As Latour and Callon put it:
An actor grows with the number of relations he or she can put, as we say, in black boxes. A black box contains that which no longer needs to be reconsidered, those things whose contents have become a matter of indifference. The more elements one can place in black boxes – modes of thought, habits, forces and objects – the broader the construction one can raise. Of course, black boxes never remain fully closed or properly fastened … but macro-actors can do as if they were closed and dark. (Latour & Callon 1981, p.184-85)The process of black boxing is, in Latour’s terms, a process of social complication to be distinguished from social complexity: “[C]omplexity [is] the simultaneous taking into account of many variables at once … complication [is] the piling of many simple steps one after the other.” (Latour 2000)
Something is ‘complicated’ when it is made of a succession of simple operations. … [T]he skills in an industrial society are those of simplification making social tasks less complex rather than making them more complex by comparison with other human and animal societies. By holding a variety of factors constant and sequentially negotiating one variable at a time, a stable complicated structure is created. Through extra-somatic resources employed in the process of social complication, units like multinational corporations, states and nations can be constituted[.] (Strum and Latour 1987)In other words, social life starts out as being enormously complex; in this state societies can only be small, relatively ragtag bands of individuals. Social members (Latour uses the example of baboons as an example of social beings in an almost pure state of social complexity) have to work constantly to maintain their social relationships. No relations endure much beyond the immediate moment of interaction - this is an ethnomethodologist's society; a society whose bonds are constantly being remade on an inter-subjective level.
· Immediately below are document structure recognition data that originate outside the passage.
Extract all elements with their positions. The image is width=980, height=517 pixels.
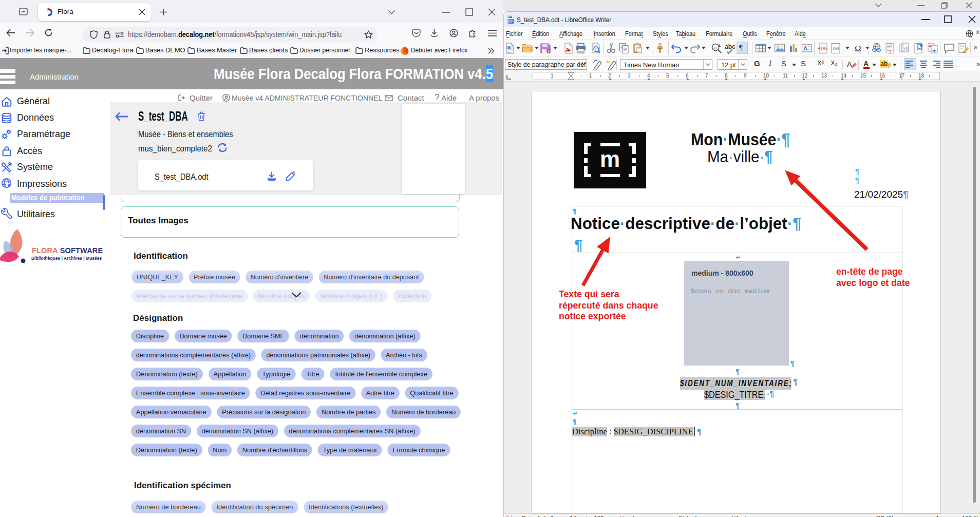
svg-text:abc: abc [725,43,736,50]
svg-text:A: A [803,45,807,51]
svg-text:¶: ¶ [739,44,743,52]
svg-text:Ω: Ω [855,44,861,53]
svg-text:a: a [714,45,717,50]
svg-text:(-): (-) [833,47,839,50]
svg-text:A: A [847,60,852,68]
svg-text:(i): (i) [904,47,909,51]
svg-text:1: 1 [889,50,891,53]
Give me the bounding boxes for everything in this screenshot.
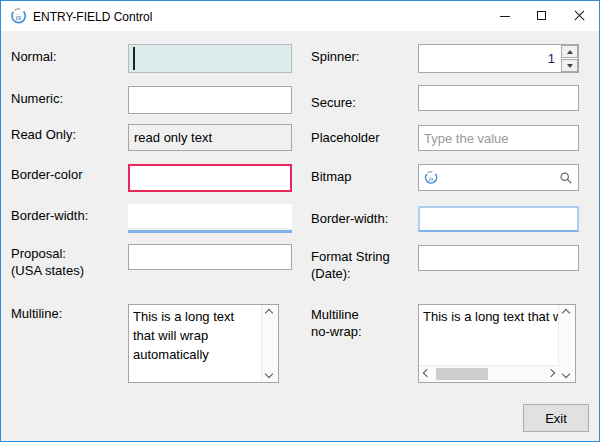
border-width-right-input[interactable] xyxy=(418,206,579,232)
format-string-label-line1: Format String xyxy=(311,249,390,265)
numeric-input[interactable] xyxy=(128,86,292,114)
normal-label: Normal: xyxy=(11,49,57,65)
placeholder-label: Placeholder xyxy=(311,130,380,146)
readonly-input[interactable] xyxy=(128,124,292,151)
proposal-label-line2: (USA states) xyxy=(11,263,84,279)
secure-input[interactable] xyxy=(418,85,579,111)
spinner-down-icon xyxy=(567,64,573,68)
scrollbar-thumb[interactable] xyxy=(436,368,488,380)
spinner-up-button[interactable] xyxy=(561,45,578,58)
border-width-left-input[interactable] xyxy=(128,204,292,228)
scroll-up-icon xyxy=(265,309,273,317)
scroll-down-icon xyxy=(562,370,570,378)
spinner-field xyxy=(418,44,579,73)
spinner-up-icon xyxy=(567,50,573,54)
scroll-down-icon xyxy=(265,370,273,378)
spinner-label: Spinner: xyxy=(311,49,359,65)
minimize-button[interactable] xyxy=(488,1,522,31)
entry-field-control-window: is ENTRY-FIELD Control Normal: Numeric: … xyxy=(0,0,600,442)
scroll-up-icon xyxy=(562,309,570,317)
format-string-label-line2: (Date): xyxy=(311,266,351,282)
border-width-left-label: Border-width: xyxy=(11,208,88,224)
bitmap-input[interactable]: is xyxy=(418,164,579,191)
exit-button[interactable]: Exit xyxy=(523,404,589,432)
placeholder-input[interactable] xyxy=(418,125,579,151)
border-color-label: Border-color xyxy=(11,167,83,183)
multiline-textarea-frame: This is a long text that will wrap autom… xyxy=(128,304,279,383)
close-button[interactable] xyxy=(562,1,596,31)
maximize-button[interactable] xyxy=(525,1,559,31)
multiline-label: Multiline: xyxy=(11,306,62,322)
spinner-down-button[interactable] xyxy=(561,59,578,72)
multiline-textarea[interactable]: This is a long text that will wrap autom… xyxy=(129,305,262,382)
numeric-label: Numeric: xyxy=(11,91,63,107)
proposal-input[interactable] xyxy=(128,244,292,270)
bitmap-label: Bitmap xyxy=(311,169,351,185)
proposal-label-line1: Proposal: xyxy=(11,246,66,262)
vertical-scrollbar[interactable] xyxy=(261,305,278,382)
vertical-scrollbar[interactable] xyxy=(558,305,575,382)
horizontal-scrollbar[interactable] xyxy=(419,365,559,382)
search-icon[interactable] xyxy=(559,171,573,185)
is-logo-icon: is xyxy=(10,8,27,25)
multiline-nowrap-textarea[interactable]: This is a long text that will wrap autom… xyxy=(419,305,559,365)
border-width-right-label: Border-width: xyxy=(311,211,388,227)
svg-text:is: is xyxy=(429,174,434,181)
normal-input[interactable] xyxy=(128,44,292,73)
svg-text:is: is xyxy=(16,13,21,22)
text-caret xyxy=(133,47,135,70)
spinner-input[interactable] xyxy=(418,44,579,73)
titlebar[interactable]: is ENTRY-FIELD Control xyxy=(1,1,599,31)
border-width-underline xyxy=(128,230,292,233)
multiline-nowrap-label-line1: Multiline xyxy=(311,307,359,323)
scroll-left-icon xyxy=(423,369,431,377)
secure-label: Secure: xyxy=(311,95,356,111)
border-color-input[interactable] xyxy=(128,164,292,192)
window-title: ENTRY-FIELD Control xyxy=(33,10,152,24)
format-string-input[interactable] xyxy=(418,245,579,271)
close-icon xyxy=(573,15,586,16)
minimize-icon xyxy=(500,16,510,17)
is-logo-small-icon: is xyxy=(424,171,438,185)
scroll-right-icon xyxy=(547,369,555,377)
readonly-label: Read Only: xyxy=(11,127,76,143)
multiline-nowrap-label-line2: no-wrap: xyxy=(311,324,362,340)
multiline-nowrap-textarea-frame: This is a long text that will wrap autom… xyxy=(418,304,576,383)
maximize-icon xyxy=(537,11,546,20)
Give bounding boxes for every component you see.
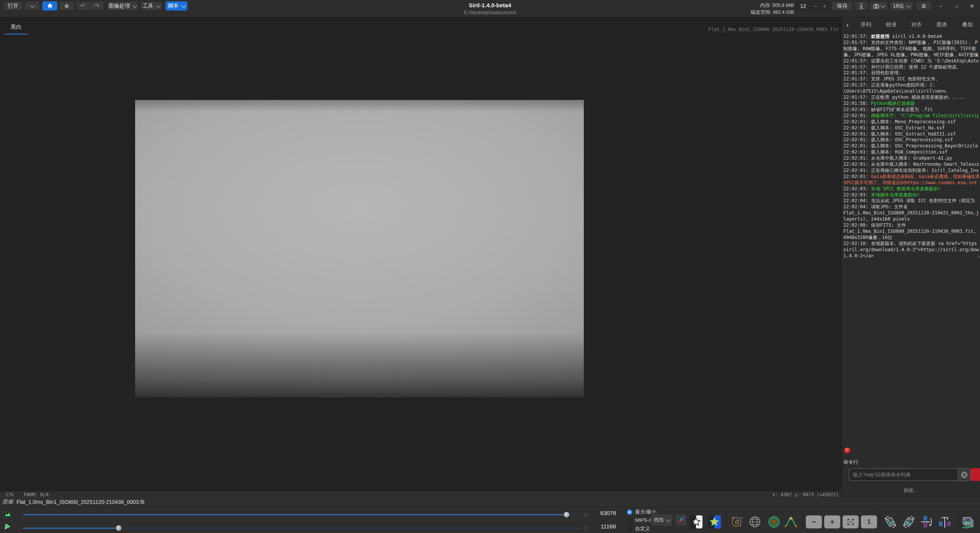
log-text: 启用色彩管理。: [868, 70, 903, 75]
command-input[interactable]: 输入"help"以获得命令列表: [849, 468, 958, 481]
log-line: 22:01:58: Python模块已是最新: [843, 101, 979, 107]
snapshot-button[interactable]: [870, 1, 888, 11]
thread-decrement-button[interactable]: −: [810, 2, 820, 10]
zoom-one-button[interactable]: 1: [861, 515, 877, 528]
log-scroll-chevron-icon[interactable]: ›: [978, 253, 980, 259]
bit-depth-label: 16位: [893, 3, 904, 10]
open-button[interactable]: 打开: [3, 1, 23, 11]
bit-depth-dropdown[interactable]: 16位: [890, 1, 913, 11]
redo-button[interactable]: ↷: [90, 1, 104, 11]
tabs-back-button[interactable]: ‹: [842, 21, 853, 29]
rotate-right-icon: [902, 515, 916, 529]
filename-overlay: Flat_1.0ms_Bin1_ISO800_20251120-210436_0…: [708, 27, 838, 32]
channel-tabstrip: 黑白 Flat_1.0ms_Bin1_ISO800_20251120-21043…: [0, 18, 841, 34]
log-line: 22:02:03: 本地脚本仓库是最新的!: [843, 192, 979, 198]
low-cut-value: 11168: [596, 523, 621, 530]
save-as-button[interactable]: [854, 1, 868, 11]
command-helper-button[interactable]: [958, 468, 971, 481]
close-button[interactable]: ✕: [966, 1, 978, 11]
log-text: 载入脚本: OSC_Extract_HaOIII.ssf: [868, 131, 956, 137]
celestial-grid-button[interactable]: [747, 514, 763, 530]
log-line: 22:01:57: 并行计算已启用: 使用 12 个逻辑处理器。: [843, 64, 979, 70]
header-bar: 打开 ↶ ↷ 图像处理 工具 脚本 Siril-1.4.0-beta4 E:\D…: [0, 0, 980, 18]
low-cut-slider[interactable]: [23, 528, 582, 529]
zoom-fit-button[interactable]: [843, 515, 859, 528]
annotation-stars-color-button[interactable]: [707, 514, 722, 530]
log-timestamp: 22:02:01:: [843, 125, 868, 131]
command-line-label: 命令行: [843, 459, 858, 466]
deepsky-annotation-button[interactable]: [729, 514, 744, 530]
toolbar-separator: [880, 512, 880, 528]
radio-icon[interactable]: [627, 509, 632, 515]
log-timestamp: 22:01:57:: [843, 76, 868, 82]
command-placeholder: 输入"help"以获得命令列表: [853, 471, 911, 478]
log-timestamp: 22:01:57:: [843, 58, 868, 64]
tab-bw-channel[interactable]: 黑白: [5, 21, 28, 34]
log-timestamp: 22:02:01:: [843, 149, 868, 155]
cursor-coordinates: x: 4367 y: 0873 (=45072): [773, 492, 839, 497]
rotate-left-button[interactable]: [883, 514, 898, 530]
image-processing-label: 图像处理: [109, 3, 130, 10]
high-cut-slider[interactable]: [23, 514, 582, 515]
log-timestamp: 22:02:01:: [843, 143, 868, 149]
log-timestamp: 22:02:08:: [843, 222, 868, 228]
flip-horizontal-button[interactable]: RR: [937, 514, 952, 530]
log-line: 22:01:57: 支持 JPEG ICC 色彩特性文件。: [843, 76, 979, 82]
maximize-button[interactable]: □: [951, 1, 962, 11]
record-button[interactable]: [59, 1, 74, 11]
sequence-list-button[interactable]: [960, 514, 975, 530]
zoom-out-button[interactable]: −: [806, 515, 822, 528]
log-text: Flat_1.0ms_Bin1_ISO800_20251120-210436_0…: [843, 229, 976, 234]
panel-tabs: ‹ 序列校准对齐图表叠加: [842, 18, 980, 32]
radio-icon[interactable]: [627, 526, 632, 532]
hamburger-menu-button[interactable]: ≡: [916, 1, 932, 11]
zoom-in-button[interactable]: +: [824, 515, 840, 528]
low-cut-handle[interactable]: [116, 525, 122, 531]
recording-indicator-icon[interactable]: [844, 447, 851, 454]
command-helper-icon: [961, 471, 968, 478]
log-text: layer(s), 244x160 pixels: [843, 216, 910, 222]
quick-photometry-toggle[interactable]: [3, 522, 12, 531]
log-line: 22:02:10: 发现新版本。请到此处下载更新 <a href="https: [843, 241, 979, 247]
open-recent-dropdown[interactable]: [24, 1, 40, 11]
high-cut-handle[interactable]: [564, 512, 570, 518]
log-text: 正在准备python虚拟环境: C:: [868, 82, 935, 88]
undo-button[interactable]: ↶: [76, 1, 90, 11]
panel-tab-stacking[interactable]: 叠加: [955, 19, 980, 31]
image-viewer[interactable]: 黑白 Flat_1.0ms_Bin1_ISO800_20251120-21043…: [0, 18, 841, 491]
flip-vertical-button[interactable]: RR: [920, 514, 935, 530]
scale-mode-dropdown[interactable]: 线性: [651, 513, 673, 526]
minimize-button[interactable]: −: [935, 1, 946, 11]
rotate-right-button[interactable]: [901, 514, 916, 530]
star-color-icon: [707, 515, 721, 529]
photometry-button[interactable]: [766, 514, 782, 530]
home-button[interactable]: [42, 1, 57, 11]
command-stop-button[interactable]: [971, 468, 980, 481]
thread-count-spinner[interactable]: 12 − +: [795, 1, 829, 11]
log-line: Flat_1.0ms_Bin1_ISO800_20251120-210436_0…: [843, 229, 979, 235]
save-button[interactable]: 保存: [831, 1, 853, 11]
psf-button[interactable]: [783, 514, 799, 530]
radio-icon[interactable]: [627, 518, 632, 523]
minimize-icon: −: [939, 3, 942, 9]
panel-tab-registration[interactable]: 对齐: [904, 19, 929, 31]
log-timestamp: 22:01:58:: [843, 101, 868, 106]
thread-increment-button[interactable]: +: [820, 2, 829, 10]
channel-link-button[interactable]: [675, 513, 687, 526]
log-output[interactable]: 22:01:57: 欢迎使用 siril v1.4.0-beta422:01:5…: [843, 34, 979, 263]
scripts-menu[interactable]: 脚本: [165, 1, 188, 11]
flip-vertical-icon: RR: [920, 515, 934, 529]
image-processing-menu[interactable]: 图像处理: [107, 1, 138, 11]
autostretch-preview-toggle[interactable]: [3, 510, 12, 519]
panel-tab-plot[interactable]: 图表: [929, 19, 955, 31]
panel-tab-calibration[interactable]: 校准: [879, 19, 904, 31]
annotation-stars-bw-button[interactable]: [688, 514, 704, 530]
panel-tab-sequence[interactable]: 序列: [853, 19, 879, 31]
log-timestamp: 22:02:04:: [843, 204, 868, 209]
log-timestamp: 22:02:03:: [843, 192, 868, 198]
log-timestamp: 22:01:57:: [843, 82, 868, 88]
log-line: Flat_1.0ms_Bin1_ISO800_20251120-210431_0…: [843, 210, 979, 216]
flat-frame-image[interactable]: [135, 100, 584, 397]
image-filename: Flat_1.0ms_Bin1_ISO800_20251120-210436_0…: [16, 499, 144, 505]
tools-menu[interactable]: 工具: [140, 1, 162, 11]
The more society becomes complicated (and this occurs when humans fold more and more non-humans into their increasingly 'entangled' society) the more social relations can be placed in black boxes, the more forces can be translated over greater distances with minimal distortion, the more tightly disciplined and closely knit humans become and the larger their collectives can grow; in this state societies can take almost any form - from larger tribes to city states to empires. Now relations endure far beyond the immediate moment of inter-subjective interaction and we can say, although Latour largely shuns this language, that social structures develop (and so social mereology becomes a relevant consideration).
The important point here is that Latour, like DeLanda (it seems) and unlike Deleuze and Guattari, doesn't hold territorialisation, organisation, disciplinisation or ordering in contempt so as to 'celebrate' the 'freedom' of deterritorialisation tout court. D&G were always begrudged to allow for anything positive in territorialisation, while for DeLanda and Latour these are more or less neutral terms, circumstance excepted. We can easily translate Latour's arguments here into DeLanda's terminology: territorialisation does not simply gather social beings into tighter, more disciplined, more regimented assemblages, it makes larger collectives possible. Therefore, simply 'celebrating' deterritorialisation as being inherently 'liberating' or whatever doesn't make much sense - we have to think much more about where social organisation must be carefully disciplined and where it must not. Sweeping statements either way are not helpful.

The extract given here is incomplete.